Saiga Antelope hit by Devastating Disease
The cause of the outbreak is unknown, but scientists believe that it is always fatal.
The saiga is a critically endangered Asian antelope. Recently, the species has been decimated by a mysterious and fast-moving disease. Over a period of just two weeks, more than a third of the total population of saigas has been killed – around 120,000 individuals. The cause of the outbreak is unknown, but scientists believe that it is always fatal.
Saigas once had a vast range, from the United Kingdom to North America. They are now only found on the steppes of Central Asia, in five countries – Kazakhstan, Mongolia, Uzbekistan, Turkmenistan and Russia. In May, the Kazakhstan government gave a report to the Convention of Migratory Species of Wild Animals in which they stated that hundreds of saiga had suddenly died. The death toll continued to rise, including mothers with nursing calves.
Many herbivore species do suffer from periodic die-offs, which can be caused by drought or viruses such as rinderpest. However, the scale of this die-off is unprecedented. The United Nations Environment Programme (UNEP) described it as “catastrophic.”
Richard Kock, an expert on wildlife disease at the Royal Veterinary College, has been to Kazakhstan to help with the investigation into the cause of the deaths. With his colleagues he has examined and performed necropsies on some of the dead animals. He found that once the disease struck the herd, it killed every animal. “It is an extraordinary thing to get one hundred percent mortality,” he said.
The animals were infected with two species of bacteria, Pastuerella and Clostridium, but they are not considered to be the fundamental cause of the die-off. Both of these bacteria are present in healthy animals and only become lethal when the animals grow weak. Individuals also died so quickly that they would not have been able to spread the bacteria to other animals.
Other factors that may have triggered the die-off are being considered. Changes in the environment may have put stress on the saiga, for example, heavy rainfall this year may have altered the ecology of the steppes and disrupted their food supply. In addition, the region has experienced heavy chemical pollution over several decades, caused by factories and farms. It is also possible that an unknown virus is killing the saiga, so Dr Kock will attempt to isolate any agent in the necropsy tissue, which could take many weeks. “We have to do the science and let the evidence speak,” he said.

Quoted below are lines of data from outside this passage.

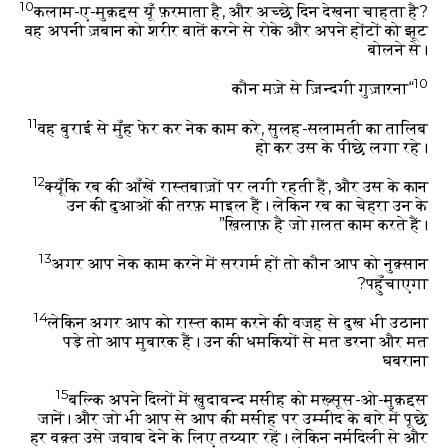
10
कलाम-ए-मुक़द्दस यूँ फ़रमाता है,
और अच्छे दिन देखना चाहता है?
वह अपनी ज़बान को शरीर बातें करने से रोके
और अपने होंटों को झूट
बोलने से।
10
“कौन मज़े से ज़िन्दगी गुज़ारना
11
वह बुराई से मुँह फेर कर नेक काम करे,
सुलह-सलामती का तालिब
हो कर
उस के पीछे लगा रहे।
12
क्यूँकि रब की आँखें रास्तबाज़ों पर लगी रहती हैं,
और उस के कान
उन की दुआओं की तरफ़ माइल हैं।
लेकिन रब का चेहरा उन के
ख़िलाफ़ है जो ग़लत काम करते हैं।”
13
अगर आप नेक काम करने में सरगर्म हों तो कौन आप को नुक़्सान
पहुँचाएगा?
14
लेकिन अगर आप को रास्त काम करने की वजह से दुख भी उठाना
पड़े तो आप मुबारक हैं। उन की धमकियों से मत डरना और मत
घबराना
15
बल्कि अपने दिलों में ख़ुदावन्द मसीह को मख़्सूस-ओ-मुक़द्दस
जानें। और जो भी आप से आप की मसीह पर उम्मीद के बारे में पूछे
हर वक़्त उसे जवाब देने के लिए तय्यार रहें। लेकिन नर्मदिली से और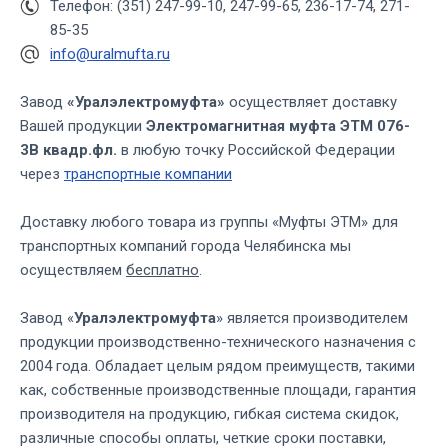
Телефон: (351) 247-99-10, 247-99-65, 236-17-74, 271-
85-35
info@uralmufta.ru
Завод
«Уралэлектромуфта»
осуществляет доставку
Вашей продукции
Электромагнитная муфта ЭТМ 076-
3В квадр.фл.
в любую точку Российской Федерации
через
транспортные компании
Доставку любого товара из группы «Муфты ЭТМ» для
транспортных компаний города Челябинска мы
осуществляем
бесплатно
.
Завод «
Уралэлектромуфта
» является производителем
продукции производственно-технического назначения с
2004 года. Обладает целым рядом преимуществ, такими
как, собственные производственные площади, гарантия
производителя на продукцию, гибкая система скидок,
различные способы оплаты, четкие сроки поставки,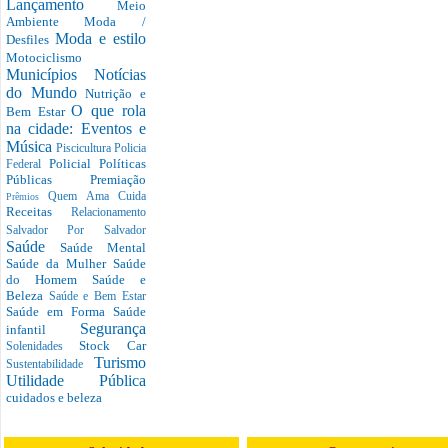
Lançamento
Meio
Ambiente
Moda /
Moda e estilo
Desfiles
Motociclismo
Municípios
Notícias
do Mundo
Nutrição e
O que rola
Bem Estar
na cidade: Eventos e
Música
Piscicultura
Policia
Policial
Políticas
Federal
Públicas
Premiação
Quem Ama Cuida
Prêmios
Receitas
Relacionamento
Salvador Por Salvador
Saúde
Saúde Mental
Saúde da Mulher
Saúde
do Homem
Saúde e
Beleza
Saúde e Bem Estar
Saúde em Forma
Saúde
Segurança
infantil
Stock Car
Solenidades
Turismo
Sustentabilidade
Utilidade Pública
cuidados e beleza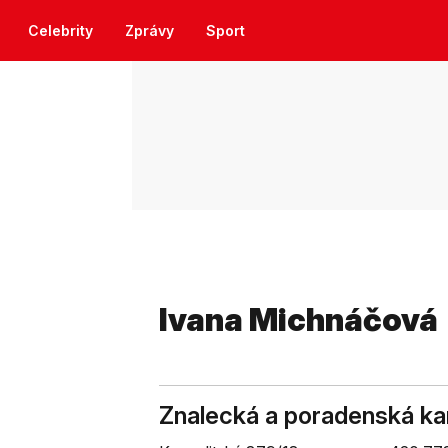
Celebrity
Zprávy
Sport
Ivana Michnáčová
Znalecká a poradenská kan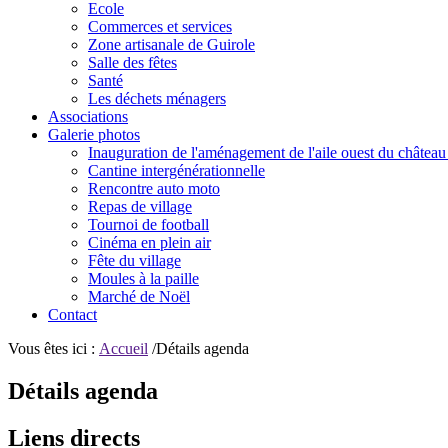
Ecole
Commerces et services
Zone artisanale de Guirole
Salle des fêtes
Santé
Les déchets ménagers
Associations
Galerie photos
Inauguration de l'aménagement de l'aile ouest du château
Cantine intergénérationnelle
Rencontre auto moto
Repas de village
Tournoi de football
Cinéma en plein air
Fête du village
Moules à la paille
Marché de Noël
Contact
Vous êtes ici :
Accueil
/Détails agenda
Détails agenda
Liens directs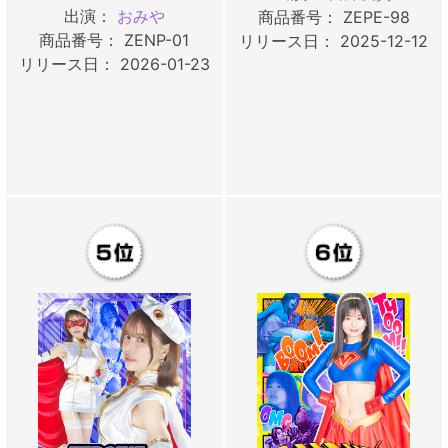
出演：
おみや
商品番号： ZEPE-98
商品番号： ZENP-01
リリース日： 2025-12-12
リリース日： 2026-01-23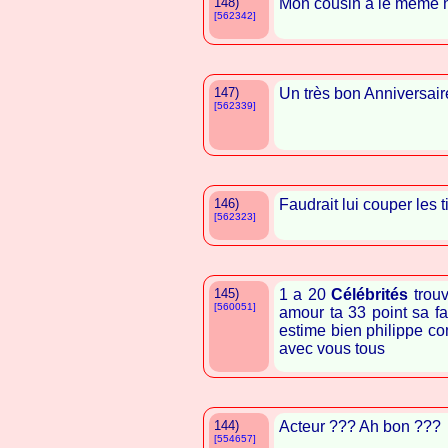
148)
Mon cousin a le même 
[562342]
147)
Un très bon Anniversai
[562339]
146)
Faudrait lui couper les 
[562323]
145)
1 a 20
Célébrités
trou
[560051]
amour ta 33 point sa fa
estime bien philippe co
avec vous tous
144)
Acteur ??? Ah bon ???
[554657]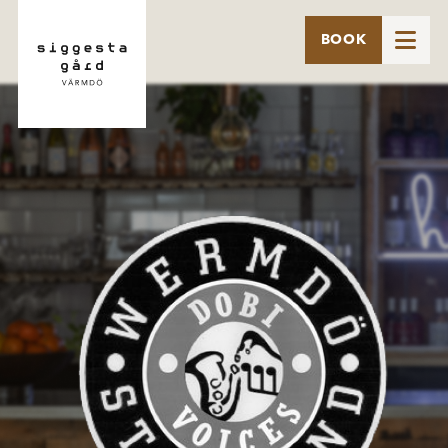

BOOK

The five countries in which the saiga lives had worked hard to increase the population following heavy poaching. A ban on hunting had helped numbers to reach around 250,000 before the current die-off. UNEP stated: “This is a major blow for conservation efforts given that saigas have in the past ten years only just started to recover from a global population size of less than 50,000 animals following a 95 per cent crash in numbers.”